[Rd] speeding up [.data.frame
Warnes, Gregory R
gregory_r_warnes@groton.pfizer.com
Sat, 5 Jan 2002 23:08:58 -0500
(I'm up too late so this might come through garbled...)
I've just been doing some bootstrapping on data frames and I discovered that
S-plus 6.0r1 was a *lot* faster than R 1.3.1 at the task. Splus was
completing 100 bootstrap iterations in about 4 seconds while R was taking
about 15 seconds. However, doing bootstrapping on equivalent *matrices* R
was slightly faster, 1.5 seconds verses 1.86.
Now, since I'm doing glm's inside the bootstrap, I really need to use data
frames...
It turns out that one of the reasons S-plus is faster on data frames is that
S-Plus's allows you to turn of checking for/resolution of duplicate row
names in "[.data.frame" by setting an attribute 'dup.row.names' to any
non-NULL value. Adding an additional argument to R's "[.data.frame" (patch
below) to permit the same optimization and using the argument in my
bootstrap function reduced the elapsed time for R to 8.6 seconds.

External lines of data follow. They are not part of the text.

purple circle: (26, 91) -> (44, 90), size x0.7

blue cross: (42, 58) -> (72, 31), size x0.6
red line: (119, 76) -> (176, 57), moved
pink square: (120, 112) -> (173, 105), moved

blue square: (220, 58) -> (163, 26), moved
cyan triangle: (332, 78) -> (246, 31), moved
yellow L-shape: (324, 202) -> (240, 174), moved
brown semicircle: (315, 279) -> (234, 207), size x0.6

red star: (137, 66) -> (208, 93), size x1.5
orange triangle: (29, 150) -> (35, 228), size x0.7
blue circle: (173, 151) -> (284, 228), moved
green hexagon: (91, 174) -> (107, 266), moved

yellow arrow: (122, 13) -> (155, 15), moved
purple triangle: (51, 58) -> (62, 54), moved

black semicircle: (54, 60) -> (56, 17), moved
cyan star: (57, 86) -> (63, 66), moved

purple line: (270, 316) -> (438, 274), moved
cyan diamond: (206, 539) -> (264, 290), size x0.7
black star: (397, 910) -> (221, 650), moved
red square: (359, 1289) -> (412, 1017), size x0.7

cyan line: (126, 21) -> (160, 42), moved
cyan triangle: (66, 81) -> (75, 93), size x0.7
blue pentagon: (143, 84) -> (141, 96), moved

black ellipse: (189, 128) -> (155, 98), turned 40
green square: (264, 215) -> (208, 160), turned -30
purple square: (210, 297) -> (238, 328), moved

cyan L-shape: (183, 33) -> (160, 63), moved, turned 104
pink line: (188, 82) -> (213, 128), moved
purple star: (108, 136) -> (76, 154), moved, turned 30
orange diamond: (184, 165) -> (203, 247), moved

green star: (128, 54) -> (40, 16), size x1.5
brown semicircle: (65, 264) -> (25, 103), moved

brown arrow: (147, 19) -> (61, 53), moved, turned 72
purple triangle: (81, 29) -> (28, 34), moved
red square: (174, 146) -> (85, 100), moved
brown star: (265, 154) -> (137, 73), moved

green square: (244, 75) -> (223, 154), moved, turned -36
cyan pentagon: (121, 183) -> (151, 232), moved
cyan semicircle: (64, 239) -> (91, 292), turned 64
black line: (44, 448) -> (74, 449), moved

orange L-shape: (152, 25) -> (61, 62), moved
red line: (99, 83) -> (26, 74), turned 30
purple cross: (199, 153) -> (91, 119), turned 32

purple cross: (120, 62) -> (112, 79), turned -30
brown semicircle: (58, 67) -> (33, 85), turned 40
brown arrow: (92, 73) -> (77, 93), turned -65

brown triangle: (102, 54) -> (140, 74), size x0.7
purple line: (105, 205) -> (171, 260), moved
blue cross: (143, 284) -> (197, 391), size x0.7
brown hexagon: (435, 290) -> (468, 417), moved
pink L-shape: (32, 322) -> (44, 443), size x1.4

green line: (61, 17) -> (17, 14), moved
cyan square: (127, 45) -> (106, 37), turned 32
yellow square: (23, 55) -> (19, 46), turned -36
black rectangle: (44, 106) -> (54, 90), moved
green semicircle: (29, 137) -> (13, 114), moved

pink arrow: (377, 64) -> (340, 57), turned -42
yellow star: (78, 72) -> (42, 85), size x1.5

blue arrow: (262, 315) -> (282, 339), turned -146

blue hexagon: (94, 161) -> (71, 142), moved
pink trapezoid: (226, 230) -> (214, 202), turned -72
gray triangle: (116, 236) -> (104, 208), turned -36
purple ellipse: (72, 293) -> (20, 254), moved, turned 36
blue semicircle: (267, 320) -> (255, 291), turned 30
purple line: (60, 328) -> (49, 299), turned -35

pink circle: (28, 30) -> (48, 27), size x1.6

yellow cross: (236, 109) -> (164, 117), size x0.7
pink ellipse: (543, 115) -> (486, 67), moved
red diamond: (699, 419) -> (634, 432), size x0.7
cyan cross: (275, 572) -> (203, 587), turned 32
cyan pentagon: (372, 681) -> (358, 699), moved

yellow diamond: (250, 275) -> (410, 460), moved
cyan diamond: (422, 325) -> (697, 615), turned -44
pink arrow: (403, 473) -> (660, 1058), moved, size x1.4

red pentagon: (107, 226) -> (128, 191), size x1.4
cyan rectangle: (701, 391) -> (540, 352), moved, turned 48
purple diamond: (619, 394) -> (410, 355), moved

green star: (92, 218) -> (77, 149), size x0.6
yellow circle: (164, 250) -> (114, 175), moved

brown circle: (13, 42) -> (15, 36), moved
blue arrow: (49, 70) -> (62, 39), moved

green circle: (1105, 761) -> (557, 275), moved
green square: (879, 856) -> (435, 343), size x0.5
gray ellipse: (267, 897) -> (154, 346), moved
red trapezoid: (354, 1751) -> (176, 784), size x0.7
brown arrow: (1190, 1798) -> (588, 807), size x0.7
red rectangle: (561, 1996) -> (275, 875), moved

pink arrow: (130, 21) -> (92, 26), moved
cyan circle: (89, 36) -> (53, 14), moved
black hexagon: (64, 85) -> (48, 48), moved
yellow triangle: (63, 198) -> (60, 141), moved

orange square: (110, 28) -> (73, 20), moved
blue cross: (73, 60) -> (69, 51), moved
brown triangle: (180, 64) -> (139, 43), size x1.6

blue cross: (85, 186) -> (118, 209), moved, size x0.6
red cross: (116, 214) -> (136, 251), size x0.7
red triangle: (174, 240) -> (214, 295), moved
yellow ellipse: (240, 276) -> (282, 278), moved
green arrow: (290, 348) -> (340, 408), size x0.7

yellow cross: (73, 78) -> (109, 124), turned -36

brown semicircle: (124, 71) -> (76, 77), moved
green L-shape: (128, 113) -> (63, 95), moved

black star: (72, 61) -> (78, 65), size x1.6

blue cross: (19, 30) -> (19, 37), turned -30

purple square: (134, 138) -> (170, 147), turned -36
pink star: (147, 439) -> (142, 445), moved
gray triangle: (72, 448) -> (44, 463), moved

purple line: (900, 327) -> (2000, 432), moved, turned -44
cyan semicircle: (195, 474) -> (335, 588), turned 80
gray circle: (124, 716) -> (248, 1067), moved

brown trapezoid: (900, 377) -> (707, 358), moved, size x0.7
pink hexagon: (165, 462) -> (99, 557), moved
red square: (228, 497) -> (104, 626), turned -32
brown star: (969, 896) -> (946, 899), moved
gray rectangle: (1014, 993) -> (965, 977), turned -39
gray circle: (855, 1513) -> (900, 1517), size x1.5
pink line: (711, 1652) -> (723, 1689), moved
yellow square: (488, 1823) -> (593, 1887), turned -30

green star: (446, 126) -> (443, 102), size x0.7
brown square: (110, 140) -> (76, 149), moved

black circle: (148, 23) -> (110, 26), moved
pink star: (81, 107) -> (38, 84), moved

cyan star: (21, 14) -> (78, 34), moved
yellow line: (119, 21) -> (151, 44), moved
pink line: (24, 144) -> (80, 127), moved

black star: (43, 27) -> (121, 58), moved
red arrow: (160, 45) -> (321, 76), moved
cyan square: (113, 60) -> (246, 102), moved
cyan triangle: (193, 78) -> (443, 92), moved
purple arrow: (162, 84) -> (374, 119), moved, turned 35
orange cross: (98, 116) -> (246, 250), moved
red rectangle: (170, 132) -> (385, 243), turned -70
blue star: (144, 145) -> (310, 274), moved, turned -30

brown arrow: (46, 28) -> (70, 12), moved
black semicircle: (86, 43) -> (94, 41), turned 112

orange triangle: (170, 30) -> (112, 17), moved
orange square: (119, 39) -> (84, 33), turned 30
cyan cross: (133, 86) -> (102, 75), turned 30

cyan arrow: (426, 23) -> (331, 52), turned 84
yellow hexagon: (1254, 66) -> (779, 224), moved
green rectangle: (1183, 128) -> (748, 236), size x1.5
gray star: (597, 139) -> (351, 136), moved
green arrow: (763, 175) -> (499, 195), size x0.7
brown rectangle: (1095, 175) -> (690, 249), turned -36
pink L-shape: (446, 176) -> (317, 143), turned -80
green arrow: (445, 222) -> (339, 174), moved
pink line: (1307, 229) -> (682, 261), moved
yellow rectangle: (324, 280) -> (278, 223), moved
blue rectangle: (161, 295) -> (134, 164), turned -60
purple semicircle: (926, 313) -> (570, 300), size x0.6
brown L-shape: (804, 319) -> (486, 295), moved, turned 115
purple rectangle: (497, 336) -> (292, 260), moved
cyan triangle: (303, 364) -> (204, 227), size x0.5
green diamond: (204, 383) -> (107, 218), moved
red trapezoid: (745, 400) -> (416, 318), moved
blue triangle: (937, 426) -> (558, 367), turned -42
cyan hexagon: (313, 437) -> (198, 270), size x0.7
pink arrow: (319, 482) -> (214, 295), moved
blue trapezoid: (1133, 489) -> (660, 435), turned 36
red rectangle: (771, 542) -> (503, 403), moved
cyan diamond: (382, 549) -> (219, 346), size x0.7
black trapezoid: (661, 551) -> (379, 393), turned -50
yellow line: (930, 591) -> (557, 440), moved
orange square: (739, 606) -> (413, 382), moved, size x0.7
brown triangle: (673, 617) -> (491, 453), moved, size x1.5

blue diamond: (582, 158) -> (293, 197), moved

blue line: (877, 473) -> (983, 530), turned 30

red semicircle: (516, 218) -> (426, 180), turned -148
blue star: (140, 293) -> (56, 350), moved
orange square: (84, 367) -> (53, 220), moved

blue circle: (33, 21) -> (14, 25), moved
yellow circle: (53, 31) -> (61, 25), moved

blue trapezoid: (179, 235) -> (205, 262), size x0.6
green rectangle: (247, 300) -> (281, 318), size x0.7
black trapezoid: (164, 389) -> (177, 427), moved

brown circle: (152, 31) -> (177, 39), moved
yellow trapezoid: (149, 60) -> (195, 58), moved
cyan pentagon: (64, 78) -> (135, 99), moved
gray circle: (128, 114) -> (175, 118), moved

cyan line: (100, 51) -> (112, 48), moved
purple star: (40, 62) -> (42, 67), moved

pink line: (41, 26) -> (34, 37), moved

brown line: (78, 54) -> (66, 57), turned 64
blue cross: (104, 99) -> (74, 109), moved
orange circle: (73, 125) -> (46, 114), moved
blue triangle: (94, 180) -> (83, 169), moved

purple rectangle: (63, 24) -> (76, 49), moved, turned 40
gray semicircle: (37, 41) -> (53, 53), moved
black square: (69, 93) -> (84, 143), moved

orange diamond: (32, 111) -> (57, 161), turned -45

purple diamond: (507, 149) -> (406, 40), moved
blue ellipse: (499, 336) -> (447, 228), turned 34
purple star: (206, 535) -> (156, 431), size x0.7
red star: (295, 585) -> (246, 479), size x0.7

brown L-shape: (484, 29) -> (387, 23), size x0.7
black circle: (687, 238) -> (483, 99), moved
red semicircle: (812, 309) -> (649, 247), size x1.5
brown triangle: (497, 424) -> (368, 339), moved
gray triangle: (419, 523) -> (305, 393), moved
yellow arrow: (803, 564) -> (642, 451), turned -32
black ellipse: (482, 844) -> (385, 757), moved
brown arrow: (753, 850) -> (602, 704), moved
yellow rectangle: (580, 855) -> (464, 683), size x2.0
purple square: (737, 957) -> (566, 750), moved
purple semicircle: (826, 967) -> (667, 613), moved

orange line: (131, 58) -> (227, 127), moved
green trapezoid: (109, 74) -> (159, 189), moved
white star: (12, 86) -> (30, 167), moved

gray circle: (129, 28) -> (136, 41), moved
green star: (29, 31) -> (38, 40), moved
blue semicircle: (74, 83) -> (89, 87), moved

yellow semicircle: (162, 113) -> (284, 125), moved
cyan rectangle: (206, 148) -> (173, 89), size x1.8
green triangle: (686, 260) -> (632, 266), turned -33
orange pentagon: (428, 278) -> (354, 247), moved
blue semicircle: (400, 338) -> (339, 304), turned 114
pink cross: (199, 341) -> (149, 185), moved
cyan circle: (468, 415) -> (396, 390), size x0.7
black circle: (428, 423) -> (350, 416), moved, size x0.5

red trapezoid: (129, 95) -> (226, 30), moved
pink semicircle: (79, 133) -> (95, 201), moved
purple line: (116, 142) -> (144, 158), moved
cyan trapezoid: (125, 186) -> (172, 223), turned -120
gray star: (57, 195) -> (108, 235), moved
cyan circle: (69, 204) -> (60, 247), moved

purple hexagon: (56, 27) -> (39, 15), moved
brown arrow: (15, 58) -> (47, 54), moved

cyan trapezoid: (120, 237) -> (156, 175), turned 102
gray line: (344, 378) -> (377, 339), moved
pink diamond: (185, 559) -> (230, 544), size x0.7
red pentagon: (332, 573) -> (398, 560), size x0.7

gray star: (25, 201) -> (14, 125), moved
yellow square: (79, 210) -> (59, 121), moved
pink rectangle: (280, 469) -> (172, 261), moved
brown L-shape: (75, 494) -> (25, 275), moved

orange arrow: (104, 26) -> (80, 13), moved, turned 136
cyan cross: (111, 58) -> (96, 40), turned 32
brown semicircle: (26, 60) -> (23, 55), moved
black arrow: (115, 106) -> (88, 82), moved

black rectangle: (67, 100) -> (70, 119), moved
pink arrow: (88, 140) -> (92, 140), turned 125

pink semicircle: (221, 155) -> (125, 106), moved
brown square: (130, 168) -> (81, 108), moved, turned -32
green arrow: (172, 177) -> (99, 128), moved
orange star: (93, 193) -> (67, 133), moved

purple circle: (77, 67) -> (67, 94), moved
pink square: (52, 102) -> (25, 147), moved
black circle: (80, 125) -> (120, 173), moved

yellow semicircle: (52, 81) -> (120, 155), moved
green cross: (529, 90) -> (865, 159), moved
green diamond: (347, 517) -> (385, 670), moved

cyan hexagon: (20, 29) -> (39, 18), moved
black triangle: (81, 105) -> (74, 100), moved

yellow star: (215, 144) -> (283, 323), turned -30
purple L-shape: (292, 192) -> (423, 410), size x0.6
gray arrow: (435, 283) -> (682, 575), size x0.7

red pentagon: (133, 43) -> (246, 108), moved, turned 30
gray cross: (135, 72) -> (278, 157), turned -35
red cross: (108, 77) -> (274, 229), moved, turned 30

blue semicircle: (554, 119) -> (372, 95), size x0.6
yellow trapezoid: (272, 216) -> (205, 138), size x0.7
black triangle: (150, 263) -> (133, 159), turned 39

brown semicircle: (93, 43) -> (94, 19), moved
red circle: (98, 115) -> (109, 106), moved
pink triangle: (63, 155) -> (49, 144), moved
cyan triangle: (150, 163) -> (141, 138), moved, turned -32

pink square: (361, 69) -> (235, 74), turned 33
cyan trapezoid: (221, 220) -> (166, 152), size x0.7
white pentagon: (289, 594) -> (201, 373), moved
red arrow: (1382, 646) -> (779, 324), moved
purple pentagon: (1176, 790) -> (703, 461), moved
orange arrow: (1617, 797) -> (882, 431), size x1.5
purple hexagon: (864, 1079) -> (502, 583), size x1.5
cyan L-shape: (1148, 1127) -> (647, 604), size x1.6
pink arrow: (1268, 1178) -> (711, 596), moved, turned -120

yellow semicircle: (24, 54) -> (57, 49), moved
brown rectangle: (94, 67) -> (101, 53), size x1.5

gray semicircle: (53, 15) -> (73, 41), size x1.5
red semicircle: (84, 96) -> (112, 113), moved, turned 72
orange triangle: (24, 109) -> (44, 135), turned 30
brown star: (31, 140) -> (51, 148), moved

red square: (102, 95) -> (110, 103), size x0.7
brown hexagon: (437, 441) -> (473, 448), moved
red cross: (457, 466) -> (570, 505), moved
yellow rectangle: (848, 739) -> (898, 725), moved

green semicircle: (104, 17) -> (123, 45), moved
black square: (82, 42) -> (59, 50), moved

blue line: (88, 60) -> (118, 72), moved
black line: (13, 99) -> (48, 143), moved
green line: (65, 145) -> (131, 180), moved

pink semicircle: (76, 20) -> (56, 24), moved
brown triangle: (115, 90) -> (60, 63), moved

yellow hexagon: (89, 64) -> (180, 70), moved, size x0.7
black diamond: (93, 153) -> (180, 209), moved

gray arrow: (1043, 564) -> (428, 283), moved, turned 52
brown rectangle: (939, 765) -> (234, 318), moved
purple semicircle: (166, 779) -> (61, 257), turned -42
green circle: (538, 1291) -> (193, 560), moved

Still, I'm wondering if there are other 'reasonable' changes to
"[.data.frame" that could narrow the gap further...
-Greg
################ PATCH STARTS HERE #################3
diff -c /Volumes/app/R/src/R-1.4.0/src/library/base/R/dataframe.R.orig
/Volumes/app/R/src/R-1.4.0/src/library/base/R/dataframe.R
*** /Volumes/app/R/src/R-1.4.0/src/library/base/R/dataframe.R.orig Sat
Jan 5 22:58:10 2002
--- /Volumes/app/R/src/R-1.4.0/src/library/base/R/dataframe.R Sat Jan 5
22:58:10 2002
***************
*** 323,329 ****
### These are a little less general than S
"[.data.frame" <-
! function(x, i, j, drop = if(missing(i)) TRUE else length(cols) == 1)
{
if(nargs() < 3) {
if(missing(i))
--- 323,330 ----
### These are a little less general than S
"[.data.frame" <-
! function(x, i, j, drop = if(missing(i)) TRUE else length(cols) == 1,
! dup.row.names=F)
{
if(nargs() < 3) {
if(missing(i))
***************
*** 390,396 ****
}
if(!drop) {
names(x) <- cols
! if(any(duplicated(rows)))
rows <- make.names(rows, unique = TRUE)
attr(x, "row.names") <- rows
class(x) <- cl
--- 391,397 ----
}
if(!drop) {
names(x) <- cols
! if (any(duplicated(rows)) && !dup.row.names)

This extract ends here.